Взгляни на могущественное римское государство. Ни в какой другой стране не хлопочут столько о законах, сколько в Риме. Изучение и совершенствование законов там возведены даже в особую науку. Законы преподают в школах, обсуждаются в сенате, самые способные граждане занимаются их улучшением и применением. Законное правосудие считается высшею доблестью, и должность судьи пользуется особым почетом, между тем всем известно, что в настоящее время нет на свете города, более погрязшего в разврате и преступлениях, чем Рим. Вспомни историю Рима, и тебе бросится в глаза, что народ римский в прежние более первобытные времена отличался добродетелями, несмотря на то, что тогда законы не были еще выработаны. В наше же время, рядом с изучением, улучшением и применением законов, нравы римлян всё больше и больше развращаются, число преступлений всё увеличивается, и самые виды преступлений становятся более разнообразными и искусными.
Да иначе и быть не может.

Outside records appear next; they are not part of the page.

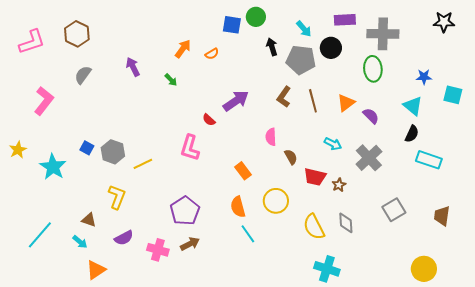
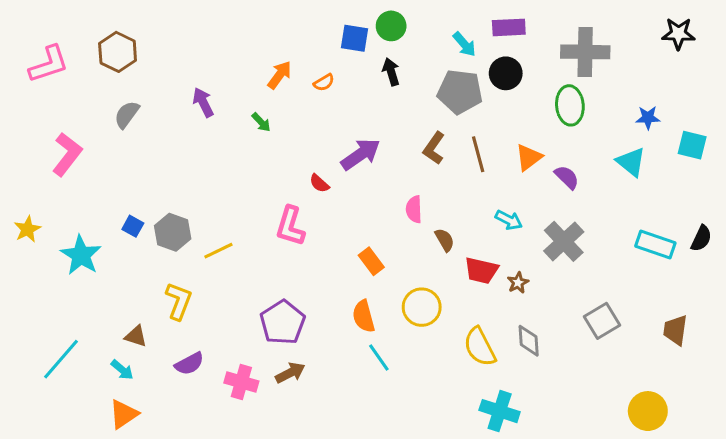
purple rectangle: (345, 20) -> (509, 27), moved
black arrow: (272, 47) -> (391, 72), moved
black semicircle: (412, 134) -> (701, 238), moved
orange triangle: (96, 270) -> (124, 414), moved

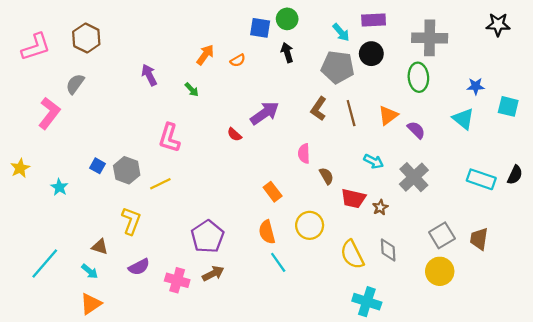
gray semicircle: (127, 115) -> (75, 84), moved
pink L-shape: (290, 226) -> (169, 138), moved
cyan star: (81, 255) -> (59, 187), size x0.6
brown trapezoid: (675, 330) -> (479, 239), moved
yellow circle: (648, 411) -> (440, 271), moved

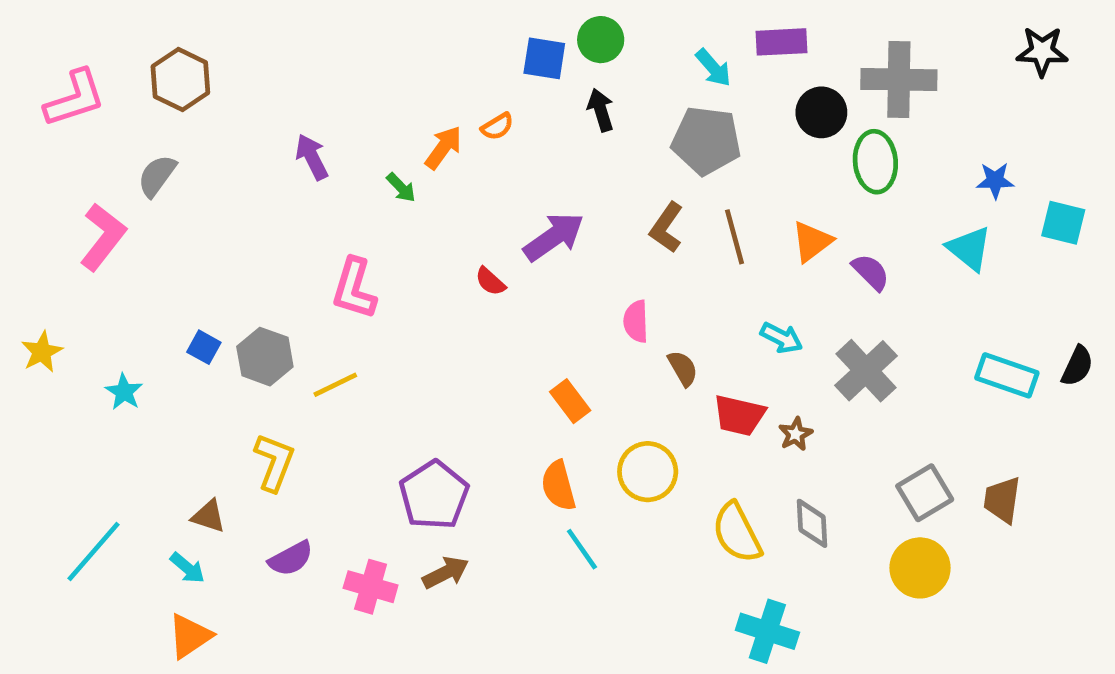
black circle: (371, 54) -> (821, 112), moved
orange arrow: (205, 55) -> (443, 148), moved

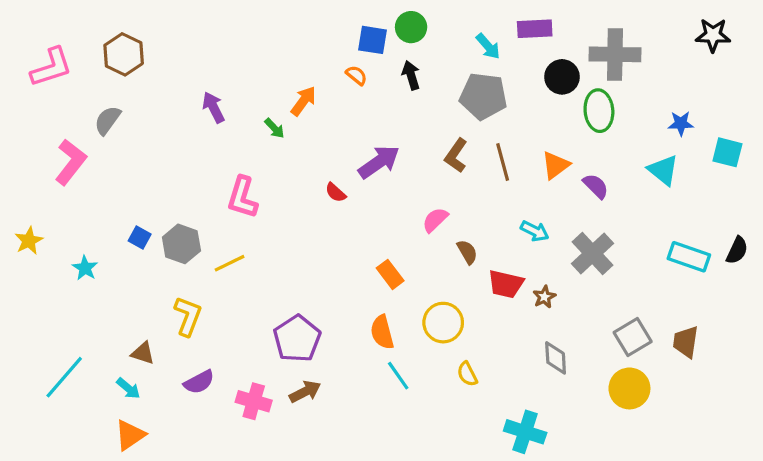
orange semicircle: (497, 126) -> (356, 75), moved, turned -110
pink semicircle: (636, 321) -> (435, 220), turned 48
yellow semicircle: (737, 533) -> (467, 374), moved, size x0.6

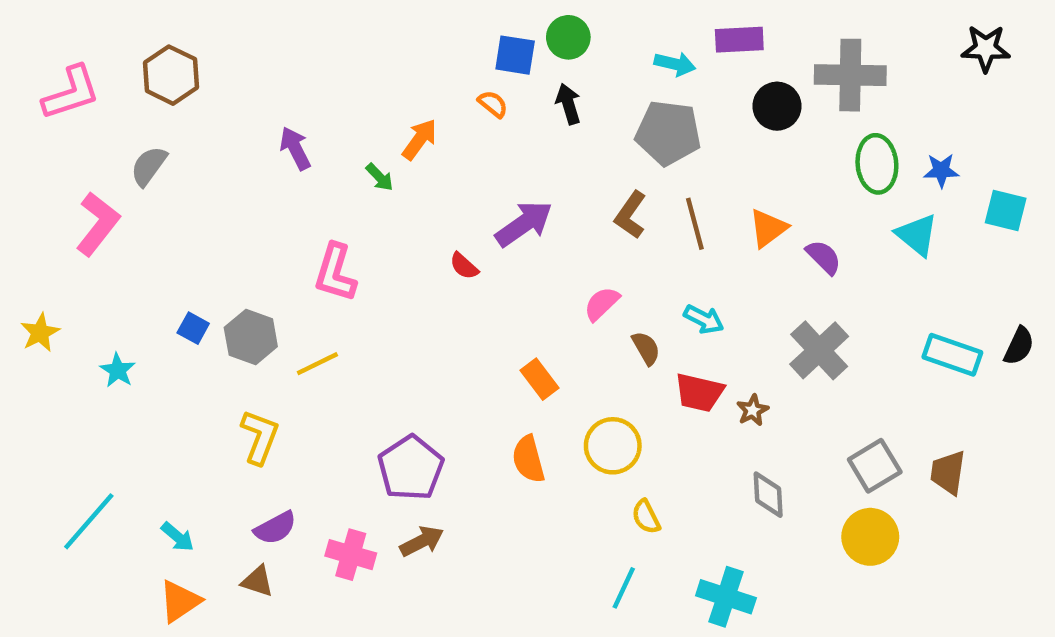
cyan arrow: (488, 46) -> (675, 64), turned -36
green ellipse: (599, 111) -> (877, 164), moved
cyan arrow: (535, 231) -> (704, 319), moved
brown triangle: (143, 353) -> (258, 581), moved
cyan line: (398, 376) -> (624, 588), moved, turned 60

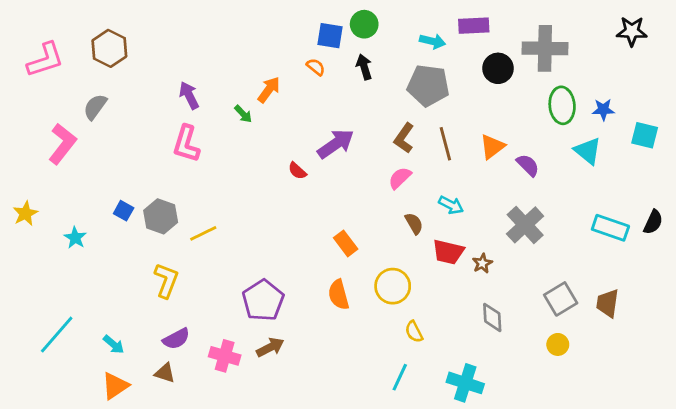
pink L-shape: (335, 273) -> (186, 144), moved
pink semicircle: (602, 304) -> (400, 178), moved
yellow circle: (870, 537) -> (558, 344), size x0.6

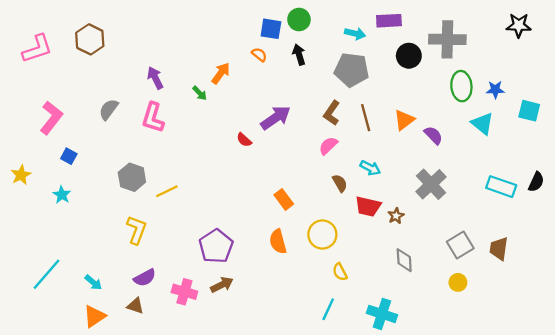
gray semicircle: (95, 107) -> (109, 109), moved
blue square: (124, 211) -> (69, 156), moved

Успешно бороться с преступлениями, как и со всяким злом, возможно только христианским орудием – любви, а не языческим орудием мести, наказания, насилия. Я думаю, что ты и сам желал бы, чтобы люди не из страха наказания воздерживались от зла, но чтобы они не хотели делать зло. Неужели ты желал бы, чтобы люди походили на тех заключенных в тюрьмах, которые только потому не делают зла, что их сторожат часовые? Законами предупреждения, пресечения и наказания не сделается того, чтобы люди хотели не делать зла, а хотели бы делать добро. Достигать этого можно только тогда, когда борешься со злом в самом его корне, лежащем внутри человека. Мы так и делаем, а вы боретесь только с наружными последствиями зла. До самого же его источника вы не можете добраться, потому что не ищете его и не знаете, где он.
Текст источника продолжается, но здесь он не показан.